### [What needs to be done]
For every line below, restate it exactly and drop the images.
Records below:
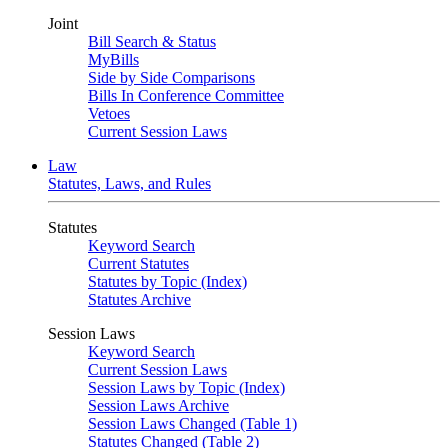
Joint
Bill Search & Status
MyBills
Side by Side Comparisons
Bills In Conference Committee
Vetoes
Current Session Laws
Law
Statutes, Laws, and Rules
Statutes
Keyword Search
Current Statutes
Statutes by Topic (Index)
Statutes Archive
Session Laws
Keyword Search
Current Session Laws
Session Laws by Topic (Index)
Session Laws Archive
Session Laws Changed (Table 1)
Statutes Changed (Table 2)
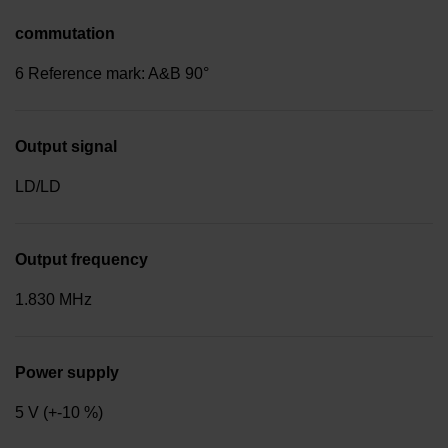
commutation
6 Reference mark: A&B 90°
Output signal
LD/LD
Output frequency
1.830 MHz
Power supply
5 V (+-10 %)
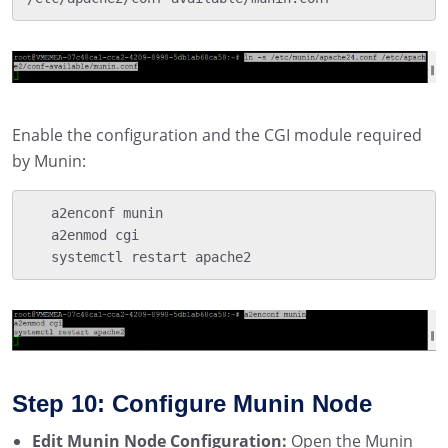
Enable the configuration and the CGI module required
by Munin:
   a2enconf munin

   a2enmod cgi

   systemctl restart apache2
Step 10: Configure Munin Node
Edit Munin Node Configuration:
Open the Munin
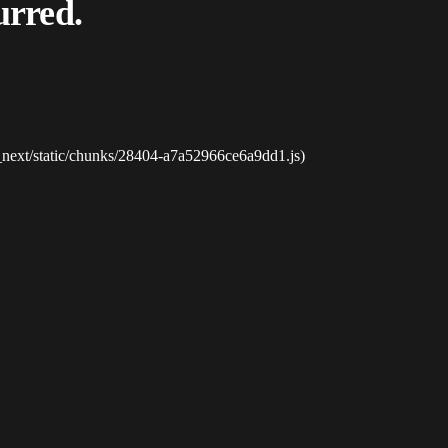
urred.
_next/static/chunks/28404-a7a52966ce6a9dd1.js)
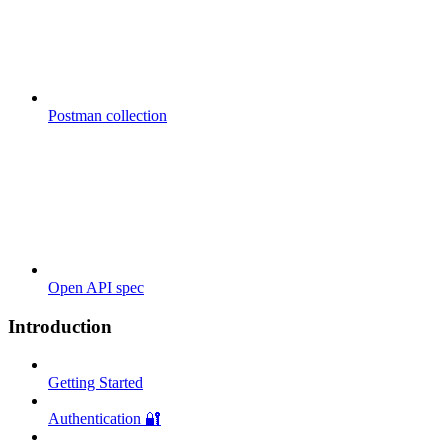
Postman collection
Open API spec
Introduction
Getting Started
Authentication 🔐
End of Records.
### [Response to the task]
Joint
Bill Search & Status
MyBills
Side by Side Comparisons
Bills In Conference Committee
Vetoes
Current Session Laws
Law
Statutes, Laws, and Rules
Statutes
Keyword Search
Current Statutes
Statutes by Topic (Index)
Statutes Archive
Session Laws
Keyword Search
Current Session Laws
Session Laws by Topic (Index)
Session Laws Archive
Session Laws Changed (Table 1)
Statutes Changed (Table 2)
commutation
6 Reference mark: A&B 90°
Output signal
LD/LD
Output frequency
1.830 MHz
Power supply
5 V (+-10 %)
Enable the configuration and the CGI module required
by Munin:
   a2enconf munin

   a2enmod cgi

   systemctl restart apache2
Step 10: Configure Munin Node
Edit Munin Node Configuration:
Open the Munin
urred.
_next/static/chunks/28404-a7a52966ce6a9dd1.js)
Postman collection
Open API spec
Introduction
Getting Started
Authentication 🔐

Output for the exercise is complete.